Published: The Economic Times, January 24, 2004,

By Pradeep S Mehta

Curtains have come down on the alternate stage, the World Social Forum. There was nothing much which came out, though over a hundred thousand people from all over the world converged at Mumbai to look for an alternative to the existing world order.

Not that everyone who was there had any inkling about what they came there for. It was a jamboree and as was dubbed by some, another Kumbh Mela. At the Kumbh Mela, which happens once in 12 years, people come with the faith that a dip in the holy confluence would wash away their sins. At Mumbai, it was someone else’s sins that people had gathered to wash away. It was organised chaos, to say the least.

The WSF was conceptualised as an alternative to the World Economic Forum. But the differences are too many. Firstly, the organising committee for the social forum is an amorphous lot of activists, who may not necessarily agree with each other on most things. Secondly, the agenda is negative rather than positive. No implementable alternate agenda is put across. A jamboree is held, which puts across ridiculous ideas and ludicrous proposals, and globalisation is condemned as being absolutely bad.

Many debates were held among the converted, yet there was little agreement on each of them. Perhaps, one issue which had a universal appeal was the increasing US hegemony, of which Iraq is but one symbol. Somehow, anything which is associated with Americans gets lumped into the larger globalisation debate. However, the very construct of the meeting on such a large scale is but due to globalisation. The communication infrastructure at the WSF, international transport used by protesters from across the world, use of English as the link language, use of international money for all their spending and the vast coverage for the event by most media channels, sums up the equation as: “Anti globalisation with the help of globalisation”.

Most of the tourist activists came here on international funding, some of which are indirectly linked to funds from international financial institutions and large American companies and philanthropists. Arundhati Roy in her opening address spoke about targeting some of the US companies that have benefited from the Iraq war and of closing their offices world-wide. Though the Iraq war raises a genuine concern against the increasing US hegemony, would it be wise to shut down TNCs who employ millions of people all over the world? If one endorses the idea of hurting a US company, wouldn’t boycott be a better response, if it can be successful? In any case, imposing the same view on others would represent totalitarianism.

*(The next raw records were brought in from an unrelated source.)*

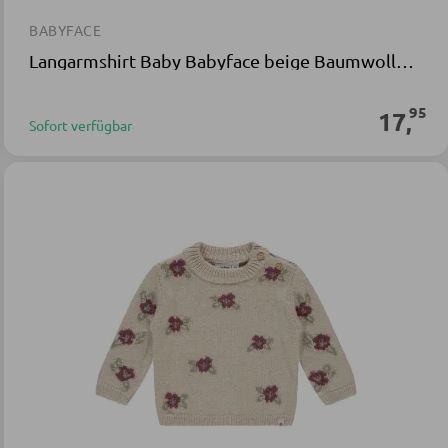
BABYFACE
Langarmshirt Baby Babyface beige Baumwolle Polyester Elasthan
95
17
,
Sofort verfügbar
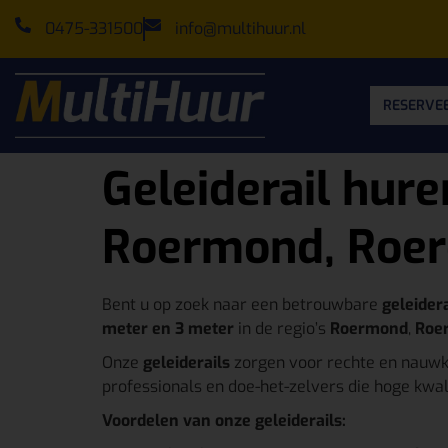
0475-331500
info@multihuur.nl
RESERVEE
Geleiderail hure
Roermond, Roerd
Bent u op zoek naar een betrouwbare
geleidera
meter en 3 meter
in de regio’s
Roermond
,
Roe
Onze
geleiderails
zorgen voor rechte en nauwke
professionals en doe-het-zelvers die hoge kwal
Voordelen van onze geleiderails:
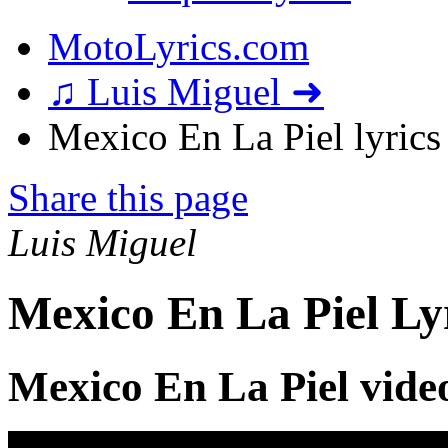
MotoLyrics.com
♫ Luis Miguel ➜
Mexico En La Piel lyrics
Share this page
Luis Miguel
Mexico En La Piel Ly
Mexico En La Piel vide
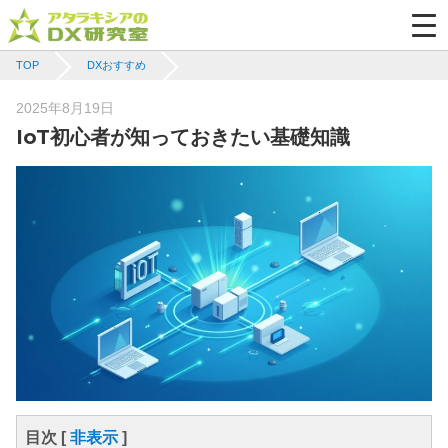
TOP
DXおすすめ
Posted
2025年8月19日
on
IoT初心者が知っておきたい基礎知識
目次 [
非表示
]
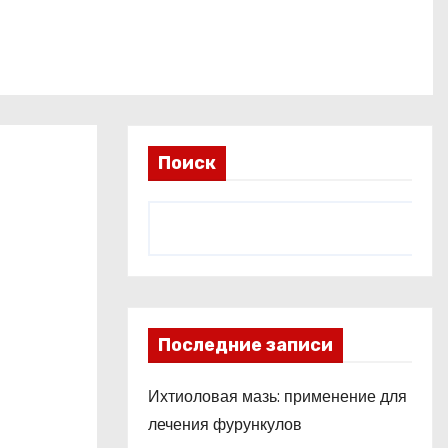
Поиск
Последние записи
Ихтиоловая мазь: применение для
лечения фурункулов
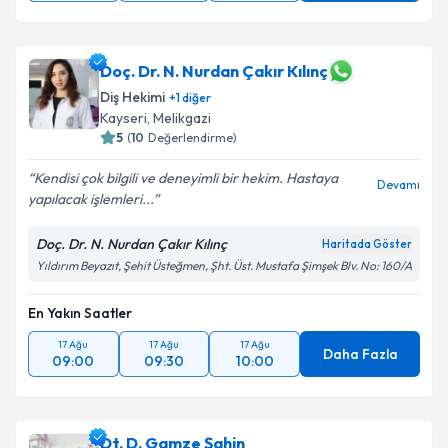
Doç. Dr. N. Nurdan Çakır Kılınç
Diş Hekimi
+
1
diğer
Kayseri
, Melikgazi
5
(
10
Değerlendirme)
Kendisi çok bilgili ve deneyimli bir hekim. Hastaya
Devamı
yapılacak işlemleri...
Doç. Dr. N. Nurdan Çakır Kılınç
Haritada Göster
Yıldırım Beyazıt, Şehit Üsteğmen, Şht. Üst. Mustafa Şimşek Blv. No: 160/A
En Yakın Saatler
17 Ağu
17 Ağu
17 Ağu
Daha Fazla
09:00
09:30
10:00
Dt. D. Gamze Şahin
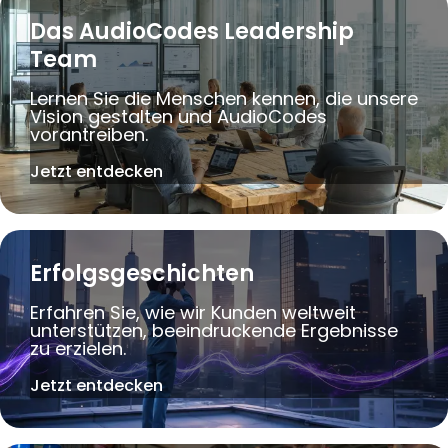
Das AudioCodes Leadership
Team
Lernen Sie die Menschen kennen, die unsere
Vision gestalten und AudioCodes
vorantreiben.
Jetzt entdecken
Erfolgsgeschichten
Erfahren Sie, wie wir Kunden weltweit
unterstützen, beeindruckende Ergebnisse
zu erzielen.
Jetzt entdecken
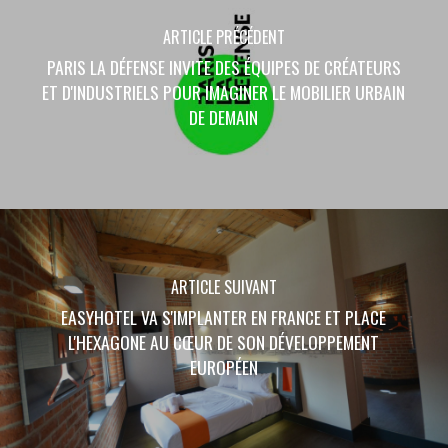
ARTICLE PRÉCÉDENT
PARIS LA DÉFENSE INVITE DES ÉQUIPES DE CRÉATEURS
ET D'INDUSTRIELS POUR IMAGINER LE MOBILIER URBAIN
DE DEMAIN
ARTICLE SUIVANT
EASYHOTEL VA S'IMPLANTER EN FRANCE ET PLACE
L'HEXAGONE AU CŒUR DE SON DÉVELOPPEMENT
EUROPÉEN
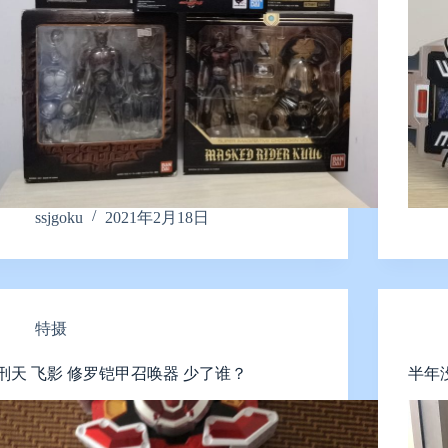
ssjgoku
2021年2月18日
特摄
刑天 飞影 修罗铠甲召唤器 少了谁？
半年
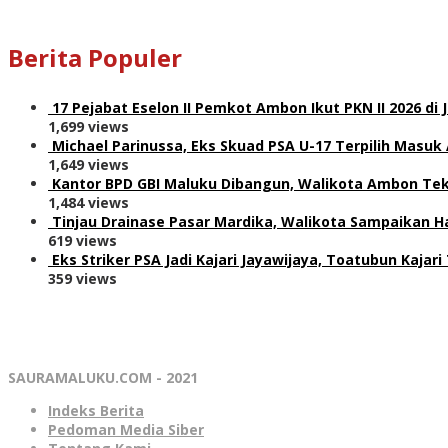
Berita Populer
17 Pejabat Eselon II Pemkot Ambon Ikut PKN II 2026 di 
1,699 views
Michael Parinussa, Eks Skuad PSA U-17 Terpilih Masuk
1,649 views
Kantor BPD GBI Maluku Dibangun, Walikota Ambon Teka
1,484 views
Tinjau Drainase Pasar Mardika, Walikota Sampaikan Ha
619 views
Eks Striker PSA Jadi Kajari Jayawijaya, Toatubun Kajari 
359 views
SAURAMALUKU.COM - 2021
Indeks Berita
Pedoman Media Siber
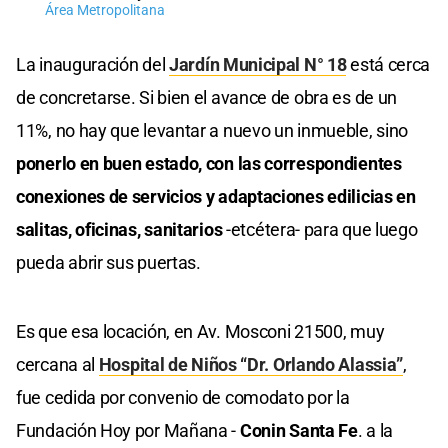
Área Metropolitana
La inauguración del
Jardín Municipal N° 18
está cerca
de concretarse. Si bien el avance de obra es de un
11%, no hay que levantar a nuevo un inmueble, sino
ponerlo en buen estado, con las correspondientes
conexiones de servicios y adaptaciones edilicias en
salitas, oficinas, sanitarios
-etcétera- para que luego
pueda abrir sus puertas.
Es que esa locación, en Av. Mosconi 21500, muy
cercana al
Hospital de Niños “Dr. Orlando Alassia”
,
fue cedida por convenio de comodato por la
Fundación Hoy por Mañana -
Conin Santa Fe
. a la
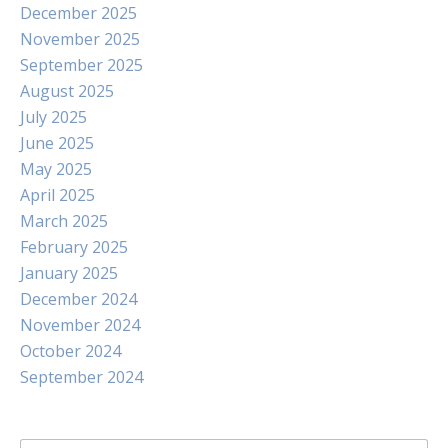
December 2025
November 2025
September 2025
August 2025
July 2025
June 2025
May 2025
April 2025
March 2025
February 2025
January 2025
December 2024
November 2024
October 2024
September 2024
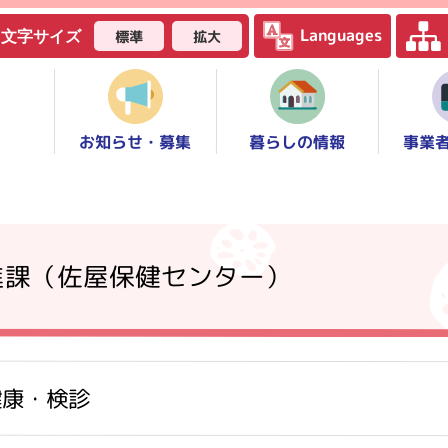
Languages
標準
拡大
文字サイズ
お知らせ・募集
事業
暮らしの情報
進課（佐屋保健センター）
健康・検診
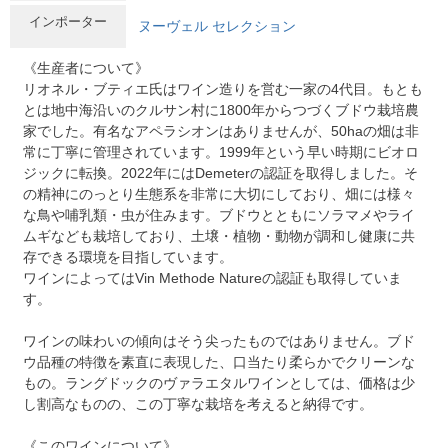
インポーター
ヌーヴェル セレクション
《生産者について》
リオネル・ブティエ氏はワイン造りを営む一家の4代目。もとも
とは地中海沿いのクルサン村に1800年からつづくブドウ栽培農
家でした。有名なアペラシオンはありませんが、50haの畑は非
常に丁寧に管理されています。1999年という早い時期にビオロ
ジックに転換。2022年にはDemeterの認証を取得しました。そ
の精神にのっとり生態系を非常に大切にしており、畑には様々
な鳥や哺乳類・虫が住みます。ブドウとともにソラマメやライ
ムギなども栽培しており、土壌・植物・動物が調和し健康に共
存できる環境を目指しています。
ワインによってはVin Methode Natureの認証も取得していま
す。
ワインの味わいの傾向はそう尖ったものではありません。ブド
ウ品種の特徴を素直に表現した、口当たり柔らかでクリーンな
もの。ラングドックのヴァラエタルワインとしては、価格は少
し割高なものの、この丁寧な栽培を考えると納得です。
《このワインについて》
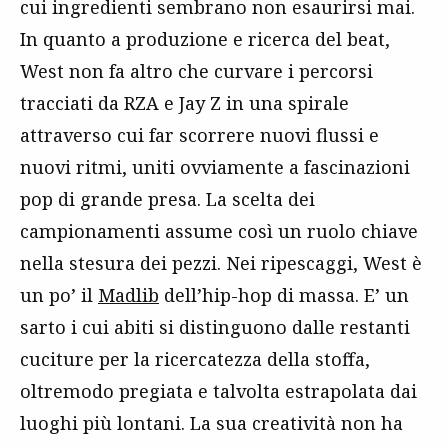
cui ingredienti sembrano non esaurirsi mai.
In quanto a produzione e ricerca del beat,
West non fa altro che curvare i percorsi
tracciati da RZA e Jay Z in una spirale
attraverso cui far scorrere nuovi flussi e
nuovi ritmi, uniti ovviamente a fascinazioni
pop di grande presa. La scelta dei
campionamenti assume così un ruolo chiave
nella stesura dei pezzi. Nei ripescaggi, West è
un po’ il
Madlib
dell’hip-hop di massa. E’ un
sarto i cui abiti si distinguono dalle restanti
cuciture per la ricercatezza della stoffa,
oltremodo pregiata e talvolta estrapolata dai
luoghi più lontani. La sua creatività non ha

Most WSF delegates were not even sure why they were there? Rayban sunglasses, Nokia cell phones, Nike and Reebok shoes were a common sight at the WSF and interestingly worn by the same people who were stridently voicing anti-globalisation slogans. Most organisations are not even expected to maintain any leftist or rightist ideologies. The fight against child labour can be as well fought in today’s globalised world as in a world without TNCs, WTO or World Bank. Similarly protests over rights of the poor and marginalised can be heard in both a neo-liberal and a non-liberal world. Several organisations dealing with the marginalised and the underprivileged were protesting against globalisation. Corporates and international NGOs are the major funders of these NGOs. Probably these NGOs would be the biggest losers if anti-globalisation and anti-TNC fantasies ever came true.

A disturbing trend was the use of WSF as a podium for promoting the ideologies of communist and socialist parties. The same communist parties have more or less become pro-liberal in Kerala and West Bengal , or in Vietnam and China . They have changed after realising that they have failed to live up to the promises of full employment and better living conditions. The emphasis on liberty and economic freedom over security has led to the rejection of communism and socialism all over the world. The so-called torch bearers at the WSF proposed another world, but failed to realise that in a society where the ideal is next to impossible, any other alternative to liberalism would be a disaster.

Joseph Stiglitz used a good expression: “Protest the wrongs! Celebrate the opportunities”. Instead of merely painting the whole of globalisation as imperialist and unfair, one should target the problems, provide alternatives, market those alternatives and instead of making another world possible, create a better world of the present.

A good way of looking at the WSF is in the form of balancing the increasing tilt towards capitalism as an ideal. The WSF brings to the forefront the need for countries to superimpose their development objectives over liberalisation objectives. An organisation from Korea “Globalise from Below” was protesting against the forced liberalisation brought about by the IMF and World Bank. Similarly another NGO organised an event against water privatisation. An Indian NGO launched a movement against the dumping of GM seeds by US companies. These are the voices of change that question the method of globalisation as against the phenomenon of globalisation and this is the right approach. If you ask for a yard you get an inch. Similarly if the WSF challenges the existence of globalisation, of international financial institutions and of capitalism, the least they can achieve is that policy makers would review their decisions from the view of a marginalised farmer who is contemplating suicide after his Monsanto-supplied seeds failed.

For all those messiahs who preach that the world should be more socially concerned than economically, I can but rely on what Adam Smith said many moons ago: “It is not from the benevolence of the butcher, the brewer or the baker that we expect our dinner, but from their regard to their own self-interest”.